54% of the decks I faced played special energy. 55% of the decks that performed good or better against me used special energy. What is definitely worth noting is that last month, the good performing deck number was 64%. The list of most common pokemon I faced is below, all I can say is that most of the Greninja decks did not use Splash Energy, Mega Gardevoir, Typhlosion, and Volcanion don't use special energy either. Other than that, I don't really have an explanation why the good performing number dropped so significantly.

63% of decks I faced (67% of good performing decks) used a pokemon with an ability OTHER than Shaymin, Hoopa EX, and Talonflame (I eliminate these pokemon because they usually are played before Garbodor can come into play). This is again much different than last month when 78% of all decks (83% of good performing decks) used at least 1 pokemon with an ability. Again, I don't really have an explanation for this. Gardevoir, Mewtwo, and Typhlosion were 3 of my 5 most common opponents, and Gardevoir and Typhlosion never used a pokemon with an ability, and I only rarely saw Garbodor with Mewtwo.

Just a quick note on that: I have heard that at competitive, real life tournaments, Garbodor can frequently be found.

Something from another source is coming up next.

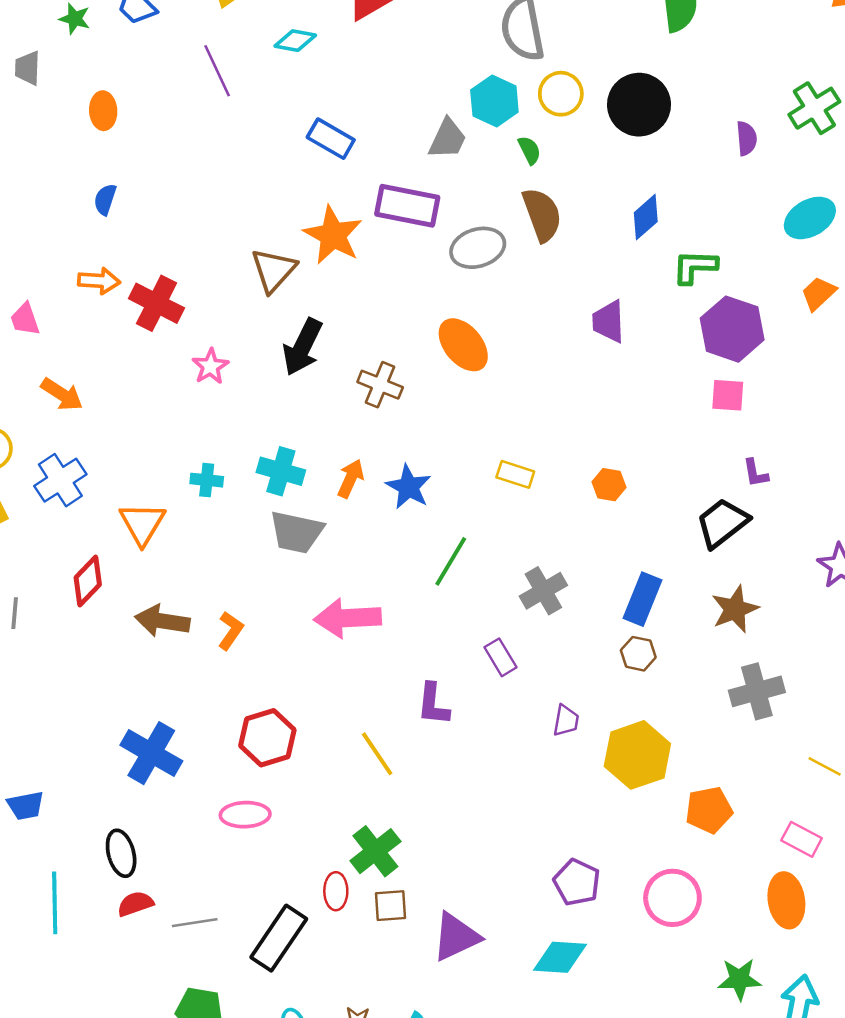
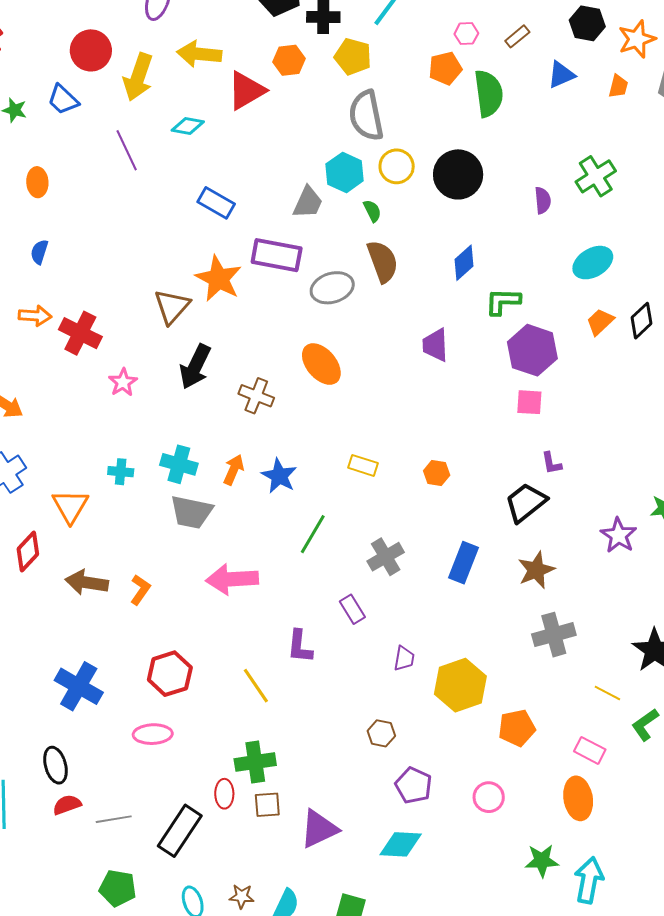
brown hexagon: (638, 654) -> (381, 733), moved
green cross: (375, 851) -> (255, 762), turned 30
pink circle: (672, 898) -> (489, 797), size x0.7

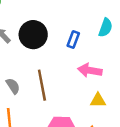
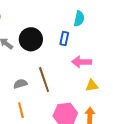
cyan semicircle: (105, 28) -> (79, 19), moved
gray semicircle: (13, 86) -> (20, 84), turned -64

In my experience with PTCGO, I only come across him about 5% of the time, barely once in every 20 matches.

The most common pokemon that I encountered this month and the number of times I played them:

Greninja Break 35
M Gardevoir EX 34
M Mewtwo EX 34
Yveltal 24
Typhlosion 23
Volcanion 21
Darkrai EX 21
M Rayquaza EX 21
Yveltal EX 20
Xerneas 17
Volcanion EX 17
Regice 17
Giratina EX 16
Zoroark 16
M Scizor EX 16
Lugia 15
Rainbow Road 14
Mew EX 13
M Alakazam EX 12
Raichu 11
Glaceon EX 10
Yanmega Break 10
Lugia EX 10
Garchomp 10

The first thing I will note is that if you take out Greninja, I won 59% of the matches I played against the other top 5 most common pokemon. In the aggregate, I think that tells a little bit of the story as to why my opponent deck performance overall decreased significantly between September and October: overall, I just didn't play as many good decks in October.

Obviously, these are a little distorted as Volcanion EX was unavailable for almost half the month. I would have expected Volcanion to be up in the high 20's and Rainbow Road to be at least at 20 had big daddy Volcanion been available.

Now for what you've been waiting for: what decks did the best against me? That's where things get really crazy.

Last month it was pretty clear. Here's the link to what I posted last month:

http://www.pokebeach.com/forums/thr...mon-for-the-new-rotation.135275/#post-2830948

It was very easy to see Volcanion, Darkrai EX, and Mega Ray were the three top tier decks. Rainbow Road and Yanmega Break were doing well, and Gardevoir, Scizor, and M Mewtwo were ok but probably not tier 1 quality.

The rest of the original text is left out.